• [What is needed]
Print the records again, matching each line exactly.

§ §

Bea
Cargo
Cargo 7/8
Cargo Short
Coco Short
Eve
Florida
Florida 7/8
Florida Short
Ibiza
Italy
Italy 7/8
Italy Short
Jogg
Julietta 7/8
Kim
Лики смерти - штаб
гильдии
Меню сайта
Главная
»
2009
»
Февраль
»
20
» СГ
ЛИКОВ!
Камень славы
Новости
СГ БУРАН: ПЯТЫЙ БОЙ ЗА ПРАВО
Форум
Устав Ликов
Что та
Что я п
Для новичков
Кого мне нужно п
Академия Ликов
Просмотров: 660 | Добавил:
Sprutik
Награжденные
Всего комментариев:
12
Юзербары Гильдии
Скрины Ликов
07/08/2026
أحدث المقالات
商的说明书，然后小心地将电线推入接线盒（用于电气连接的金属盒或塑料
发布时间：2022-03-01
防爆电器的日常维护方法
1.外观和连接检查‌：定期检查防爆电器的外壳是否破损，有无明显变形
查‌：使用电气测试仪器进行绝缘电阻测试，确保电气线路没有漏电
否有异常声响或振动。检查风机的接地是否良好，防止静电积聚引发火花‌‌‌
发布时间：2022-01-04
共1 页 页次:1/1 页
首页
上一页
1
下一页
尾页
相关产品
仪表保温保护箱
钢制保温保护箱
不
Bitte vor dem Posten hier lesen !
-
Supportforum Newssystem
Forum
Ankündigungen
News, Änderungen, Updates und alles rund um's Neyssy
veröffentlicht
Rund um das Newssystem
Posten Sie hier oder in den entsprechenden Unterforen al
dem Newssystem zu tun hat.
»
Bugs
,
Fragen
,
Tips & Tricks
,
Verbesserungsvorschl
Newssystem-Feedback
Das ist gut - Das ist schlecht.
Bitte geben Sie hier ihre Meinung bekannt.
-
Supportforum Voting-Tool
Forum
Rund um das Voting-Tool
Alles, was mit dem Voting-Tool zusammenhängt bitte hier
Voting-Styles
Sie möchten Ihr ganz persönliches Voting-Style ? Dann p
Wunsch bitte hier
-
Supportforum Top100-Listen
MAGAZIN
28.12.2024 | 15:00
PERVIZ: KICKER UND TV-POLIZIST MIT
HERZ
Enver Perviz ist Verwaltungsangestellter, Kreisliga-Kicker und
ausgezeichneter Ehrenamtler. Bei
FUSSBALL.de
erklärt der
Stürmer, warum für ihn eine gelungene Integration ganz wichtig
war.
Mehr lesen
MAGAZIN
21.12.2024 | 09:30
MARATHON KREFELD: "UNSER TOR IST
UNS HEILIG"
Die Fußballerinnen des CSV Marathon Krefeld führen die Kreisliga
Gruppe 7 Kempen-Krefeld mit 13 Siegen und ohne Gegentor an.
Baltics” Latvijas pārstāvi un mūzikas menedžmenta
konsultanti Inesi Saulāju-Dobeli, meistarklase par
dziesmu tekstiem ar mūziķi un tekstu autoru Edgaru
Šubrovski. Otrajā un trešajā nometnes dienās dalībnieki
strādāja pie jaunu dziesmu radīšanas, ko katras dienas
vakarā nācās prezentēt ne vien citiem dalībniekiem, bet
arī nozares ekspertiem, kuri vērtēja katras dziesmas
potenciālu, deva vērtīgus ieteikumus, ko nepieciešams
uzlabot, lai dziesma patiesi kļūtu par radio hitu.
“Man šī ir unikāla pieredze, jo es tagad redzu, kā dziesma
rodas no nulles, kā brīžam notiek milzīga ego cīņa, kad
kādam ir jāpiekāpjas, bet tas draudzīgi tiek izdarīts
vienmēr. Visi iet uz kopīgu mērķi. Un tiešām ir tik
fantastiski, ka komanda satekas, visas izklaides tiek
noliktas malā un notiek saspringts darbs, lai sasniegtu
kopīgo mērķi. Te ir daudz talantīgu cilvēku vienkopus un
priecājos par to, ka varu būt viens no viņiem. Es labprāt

§ §

• [Exercise solution]
Bea
Cargo
Cargo 7/8
Cargo Short
Coco Short
Eve
Florida
Florida 7/8
Florida Short
Ibiza
Italy
Italy 7/8
Italy Short
Jogg
Julietta 7/8
Kim
Лики смерти - штаб
гильдии
Меню сайта
Главная
»
2009
»
Февраль
»
20
» СГ
ЛИКОВ!
Камень славы
Новости
СГ БУРАН: ПЯТЫЙ БОЙ ЗА ПРАВО
Форум
Устав Ликов
Что та
Что я п
Для новичков
Кого мне нужно п
Академия Ликов
Просмотров: 660 | Добавил:
Sprutik
Награжденные
Всего комментариев:
12
Юзербары Гильдии
Скрины Ликов
07/08/2026
أحدث المقالات
商的说明书，然后小心地将电线推入接线盒（用于电气连接的金属盒或塑料
发布时间：2022-03-01
防爆电器的日常维护方法
1.外观和连接检查‌：定期检查防爆电器的外壳是否破损，有无明显变形
查‌：使用电气测试仪器进行绝缘电阻测试，确保电气线路没有漏电
否有异常声响或振动。检查风机的接地是否良好，防止静电积聚引发火花‌‌‌
发布时间：2022-01-04
共1 页 页次:1/1 页
首页
上一页
1
下一页
尾页
相关产品
仪表保温保护箱
钢制保温保护箱
不
Bitte vor dem Posten hier lesen !
-
Supportforum Newssystem
Forum
Ankündigungen
News, Änderungen, Updates und alles rund um's Neyssy
veröffentlicht
Rund um das Newssystem
Posten Sie hier oder in den entsprechenden Unterforen al
dem Newssystem zu tun hat.
»
Bugs
,
Fragen
,
Tips & Tricks
,
Verbesserungsvorschl
Newssystem-Feedback
Das ist gut - Das ist schlecht.
Bitte geben Sie hier ihre Meinung bekannt.
-
Supportforum Voting-Tool
Forum
Rund um das Voting-Tool
Alles, was mit dem Voting-Tool zusammenhängt bitte hier
Voting-Styles
Sie möchten Ihr ganz persönliches Voting-Style ? Dann p
Wunsch bitte hier
-
Supportforum Top100-Listen
MAGAZIN
28.12.2024 | 15:00
PERVIZ: KICKER UND TV-POLIZIST MIT
HERZ
Enver Perviz ist Verwaltungsangestellter, Kreisliga-Kicker und
ausgezeichneter Ehrenamtler. Bei
FUSSBALL.de
erklärt der
Stürmer, warum für ihn eine gelungene Integration ganz wichtig
war.
Mehr lesen
MAGAZIN
21.12.2024 | 09:30
MARATHON KREFELD: "UNSER TOR IST
UNS HEILIG"
Die Fußballerinnen des CSV Marathon Krefeld führen die Kreisliga
Gruppe 7 Kempen-Krefeld mit 13 Siegen und ohne Gegentor an.
Baltics” Latvijas pārstāvi un mūzikas menedžmenta
konsultanti Inesi Saulāju-Dobeli, meistarklase par
dziesmu tekstiem ar mūziķi un tekstu autoru Edgaru
Šubrovski. Otrajā un trešajā nometnes dienās dalībnieki
strādāja pie jaunu dziesmu radīšanas, ko katras dienas
vakarā nācās prezentēt ne vien citiem dalībniekiem, bet
arī nozares ekspertiem, kuri vērtēja katras dziesmas
potenciālu, deva vērtīgus ieteikumus, ko nepieciešams
uzlabot, lai dziesma patiesi kļūtu par radio hitu.
“Man šī ir unikāla pieredze, jo es tagad redzu, kā dziesma
rodas no nulles, kā brīžam notiek milzīga ego cīņa, kad
kādam ir jāpiekāpjas, bet tas draudzīgi tiek izdarīts
vienmēr. Visi iet uz kopīgu mērķi. Un tiešām ir tik
fantastiski, ka komanda satekas, visas izklaides tiek
noliktas malā un notiek saspringts darbs, lai sasniegtu
kopīgo mērķi. Te ir daudz talantīgu cilvēku vienkopus un
priecājos par to, ka varu būt viens no viņiem. Es labprāt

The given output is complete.